2) Write another script called 'count_Sept_births.sh', also to be run from the 'data' directory, and which also takes a directory name as an argument. This script should count and output the number of subjects that were born in September, using a nice sentence.
[ejspence.mycomp] pwd
/c/Users/ejspence/MSC1090/assignment1/data
[ejspence.mycomp]
[ejspence.mycomp] source count_Sept_births.sh Lawrence
The number of subjects born in September is 3.
[ejspence.mycomp]
[ejspence.mycomp] pwd
/c/Users/ejspence/MSC1090/assignment1/data
[ejspence.mycomp]
[ejspence.mycomp] source count_Sept_births.sh gerdal
The number of subjects born in September is 4.
[ejspence.mycomp]
[ejspence.mycomp] source count_Sept_births.sh alexander
The number of subjects born in September is 4.
[ejspence.mycomp]
Some points to consider:
- Full points will be awarded for implementations which store the number of subjects born in September in a local variable, before printing the output.
- Similarly, full points will be awarded for solutions which use DO NOT use "grep -c". You may, however, use "grep".
- Mac users may find that there is extra white space around the numbers in their output sentences. Do not worry about this white space; extra spaces within the sentences are not important.
- After the script is finished running you should be in the same directory you were in before the script was run, the 'data' directory.
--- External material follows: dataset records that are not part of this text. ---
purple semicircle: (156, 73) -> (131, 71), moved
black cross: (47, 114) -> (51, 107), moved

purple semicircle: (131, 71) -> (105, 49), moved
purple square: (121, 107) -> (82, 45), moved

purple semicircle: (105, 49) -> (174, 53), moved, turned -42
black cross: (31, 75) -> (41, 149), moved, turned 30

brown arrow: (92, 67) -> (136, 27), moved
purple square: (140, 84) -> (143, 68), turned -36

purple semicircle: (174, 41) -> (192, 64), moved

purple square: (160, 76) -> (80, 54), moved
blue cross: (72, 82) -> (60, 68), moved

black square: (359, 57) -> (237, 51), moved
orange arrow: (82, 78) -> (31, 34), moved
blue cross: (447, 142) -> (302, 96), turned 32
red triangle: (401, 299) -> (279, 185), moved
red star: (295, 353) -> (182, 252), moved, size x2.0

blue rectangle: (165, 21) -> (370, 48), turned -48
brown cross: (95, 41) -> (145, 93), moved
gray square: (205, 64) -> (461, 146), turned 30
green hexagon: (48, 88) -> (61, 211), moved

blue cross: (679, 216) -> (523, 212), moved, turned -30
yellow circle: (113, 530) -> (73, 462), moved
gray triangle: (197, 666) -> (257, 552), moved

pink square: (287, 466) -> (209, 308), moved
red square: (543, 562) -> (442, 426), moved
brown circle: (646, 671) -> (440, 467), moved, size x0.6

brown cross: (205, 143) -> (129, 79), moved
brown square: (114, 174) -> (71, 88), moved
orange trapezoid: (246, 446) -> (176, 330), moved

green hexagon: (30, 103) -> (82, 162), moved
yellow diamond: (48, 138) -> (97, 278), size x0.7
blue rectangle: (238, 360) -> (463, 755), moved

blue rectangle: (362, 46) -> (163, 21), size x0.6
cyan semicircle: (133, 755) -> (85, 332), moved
- The TAs will test your scripts by running them on their computers. DO NOT put anything into your script which will prevent it from being run on somebody else's computer.
Submit both ".sh" files which contain your code.
Assignments will be graded on 10 points basis.
Due date is September 23rd 2021 (midnight), with 0.5 point penalty per day for late submission until the cut-off date of September 30th, 2021, at 12:00pm (noon).